I'm a big fan of metrics. My metrics toolchain of choice is Sensu -> Graphite -> Grafana. Sensu runs on each node in my infrastructure and reports metrics to Graphite. Grafana makes the Graphite graphs all pretty, and add quite a bit of functionality to the graphs. The only problem with metrics, is they're usually completely separated from any sort of alerts or events in the infrastructure that could correlate events to change in infrastructure behavior.

The excellent folks at Etsy have a great write up on showing deploys in Graphite graphs. Though, when you're deploying more than one service, it important to know which service deployment caused the uptick or downtick in your metrics.

In digging around for a good way to add some events to my graphs I came across the events feature in Graphite (as of Version 0.9.9 according to some sources). The documentation on events seems fairly sparse, but it works well with the Annotations feature in Grafana. The added value over using events instead of a "1" metric the way Etsy has, is I can add metadata to the event and it will show up on mouse over of the Annotation in Grafana.

A quick and dirty way to get events into Graphite is with a simple curl -X POST. \

curl -X POST "http://graphite.internal.server/events/"-d '{"what": "bad code push", "tags": "production deploy", "data":"Jeff plays too much Ingress"}'

I can replace the "what" with what service was deployed, "tags" with the appropriate tags, and "data" with pertinent data like the version of the service that was deployed.

curl -X POST "http://graphite.internal.server/events/" -d '{"what": "Web Service", "tags": "production deploy web", "data":"version 1.1.7"}'

If you follow the directions on the Annotations Page and choose Graphite Events as your Type, you can then type in the tags to look for. By default it's space delimited, and it's an OR function. This means "production deploy" with find events tagged "production" or "deploy".

That annotation will actually contain (from top to bottom) the "what" (deployed service), tags, deploy time, and "data" (deployed version). The tags allow for filtering based on what matters to the graph. If we're looking at overall Website Response Time, we'll probably want a list of all related services that could potentially impact Website Response Time. If it's a specific API, we're probably looking at less deploys. With added annotations, you can filter based on tags. In this case, any event tagged with "production" or "deploy" will be displayed.

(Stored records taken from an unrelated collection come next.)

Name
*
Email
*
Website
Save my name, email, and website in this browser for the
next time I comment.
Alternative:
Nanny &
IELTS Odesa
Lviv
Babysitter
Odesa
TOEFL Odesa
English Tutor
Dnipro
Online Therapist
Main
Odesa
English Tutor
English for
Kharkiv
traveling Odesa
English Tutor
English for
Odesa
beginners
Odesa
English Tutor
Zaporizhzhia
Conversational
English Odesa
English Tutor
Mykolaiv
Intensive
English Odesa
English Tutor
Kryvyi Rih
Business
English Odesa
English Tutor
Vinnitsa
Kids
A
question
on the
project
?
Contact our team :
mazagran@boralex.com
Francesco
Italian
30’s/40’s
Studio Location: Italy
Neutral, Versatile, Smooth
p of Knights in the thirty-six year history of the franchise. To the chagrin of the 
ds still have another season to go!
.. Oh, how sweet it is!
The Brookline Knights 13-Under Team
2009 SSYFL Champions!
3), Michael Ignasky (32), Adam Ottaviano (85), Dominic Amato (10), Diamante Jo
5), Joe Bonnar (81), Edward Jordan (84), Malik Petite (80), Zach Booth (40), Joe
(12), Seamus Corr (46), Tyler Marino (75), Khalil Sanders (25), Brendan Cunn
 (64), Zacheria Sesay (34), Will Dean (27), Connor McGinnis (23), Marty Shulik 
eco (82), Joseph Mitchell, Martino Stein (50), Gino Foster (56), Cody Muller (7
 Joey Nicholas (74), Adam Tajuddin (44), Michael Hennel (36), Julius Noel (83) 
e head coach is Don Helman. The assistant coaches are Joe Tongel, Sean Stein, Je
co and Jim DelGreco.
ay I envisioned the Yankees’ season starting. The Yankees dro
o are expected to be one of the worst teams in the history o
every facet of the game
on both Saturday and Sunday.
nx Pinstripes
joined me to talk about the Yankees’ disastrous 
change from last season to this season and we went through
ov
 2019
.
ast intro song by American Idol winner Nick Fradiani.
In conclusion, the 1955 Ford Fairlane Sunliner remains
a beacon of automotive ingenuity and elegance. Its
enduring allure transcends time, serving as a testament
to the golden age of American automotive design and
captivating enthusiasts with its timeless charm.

This will allow us to see the impact of various services being pushed with little effort. Events just need to be tagged correctly to show up in the appropriate graph. We can see short term and long term impact and it'll allow us to make better decisions about deployments moving forward. There are limitations however. Annotations are Dashboard wide, meaning, If you have multiple graphs on a single dashboard, Every graph on the dashboard is annotated. This just means you need to be mindful (if you aren't already) about what is being displayed and annotated on your dashboard. You could also do things the way they're referenced in the Etsy write up and have your annotations on your Graphite graph instead of Grafana, but I think you'll lose some of the extra functionality I've written about here.